La fouille par les SS de la demeure familiale aux Essarts-le-Roi à l’été 1944 fut vécue par les enfants comme un grand traumatisme. L’Abwehr (les services secrets allemands) disposant de récepteurs radiogoniométriques embarqués qui détectent les liaisons radio, a particulièrement soupçonnée la maison. Les recherches étaient particulièrement actives à la suite d’attentats perpétrés par la Résistance française. Jacques dut son salut à son absence. Quelques jours plus tard ce sont les avant-postes des troupes américaines accompagnés de journalistes qui stationnent dans la ferme familiale. En 1946, Jacques Gotkovsky reçoit l’U.S. Medal of Freedom (médaille de la liberté) des États-Unis pour son activité et la médaille de la Résistance française au titre du Ministère de l’Intérieur.
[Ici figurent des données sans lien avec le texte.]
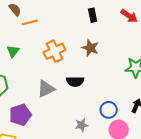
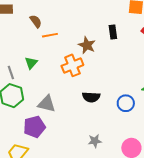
brown star: (90, 48) -> (87, 45), moved
gray triangle: (46, 89) -> (47, 104), moved, turned 36
blue circle: (109, 110) -> (126, 103), moved

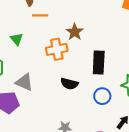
black rectangle: (113, 32) -> (99, 63), moved, size x1.6
green triangle: (31, 63) -> (17, 39), turned -32

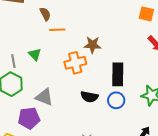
brown star: (75, 32) -> (92, 45), turned -30
blue circle: (102, 96) -> (116, 100), moved

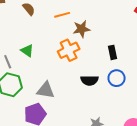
orange line: (57, 30) -> (62, 15), moved
black rectangle: (118, 74) -> (112, 52), size x0.6

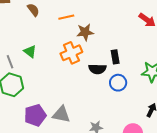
black semicircle: (90, 80) -> (97, 69), moved
gray triangle: (46, 90) -> (61, 114), moved

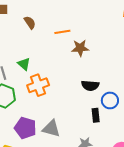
orange cross: (71, 53) -> (38, 85), moved
black rectangle: (115, 57) -> (96, 115), moved
purple pentagon: (35, 115) -> (25, 128), turned 30

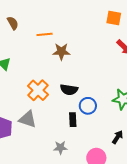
orange cross: (38, 85) -> (38, 90), moved, turned -30
gray triangle: (51, 129) -> (28, 119), moved

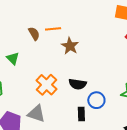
brown semicircle: (13, 23) -> (34, 34), moved
brown star: (61, 52) -> (70, 46), turned 30

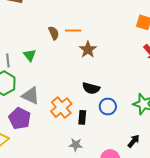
orange cross: (47, 85) -> (61, 108), moved
gray triangle: (36, 114) -> (31, 96), moved
black rectangle: (81, 114) -> (82, 117), moved

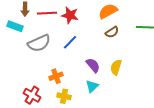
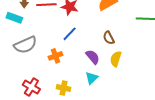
brown semicircle: (112, 32) -> (109, 38), moved, turned 96
gray semicircle: (39, 43) -> (25, 45), moved
orange cross: (56, 76) -> (55, 56), moved

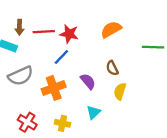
blue line: (70, 34) -> (61, 57), moved
orange cross: (55, 56) -> (54, 88), size x1.5
purple semicircle: (93, 57) -> (88, 81), moved

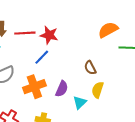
orange semicircle: (111, 29) -> (108, 30), moved
purple semicircle: (88, 81) -> (62, 89), moved, turned 63
cyan triangle: (93, 112) -> (80, 102), moved

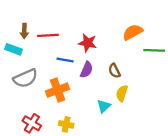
red star: (49, 35) -> (88, 43), moved
blue line: (42, 57) -> (65, 60), turned 56
purple semicircle: (62, 89) -> (87, 70), moved

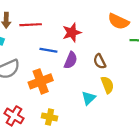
orange semicircle: (133, 32) -> (119, 21), turned -126
red star: (88, 43) -> (72, 33), turned -30
yellow semicircle: (122, 93) -> (107, 85), turned 140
Dans la série des anecdotes liées à cette période, l’épisode Ernest Hemingway est resté célèbre dans la famille :

« Hemingway est passé par notre maison, et il voulait se précipiter à Paris, pour y être le premier Américain. Mon père lui a dit de ne pas en rêver, qu’il se ferait tuer, et il a enfermé Hemingway – ce qui l’a rendu furieux, mais lui a probablement sauvé la vie. Le lendemain, quand il n’y eut plus de danger, Hemingway parcourut les 45 kilomètres qui le séparaient de Paris ».

La première éducation musicale d’Ida fut donc celle reçue au domicile familial aux Essarts-le-Roi. Si tous les enfants furent « éduqués » à la musique, trois en firent profession ultérieurement : Ida (comme compositrice et pianiste), Nell (violoniste) et Ivar (pianiste).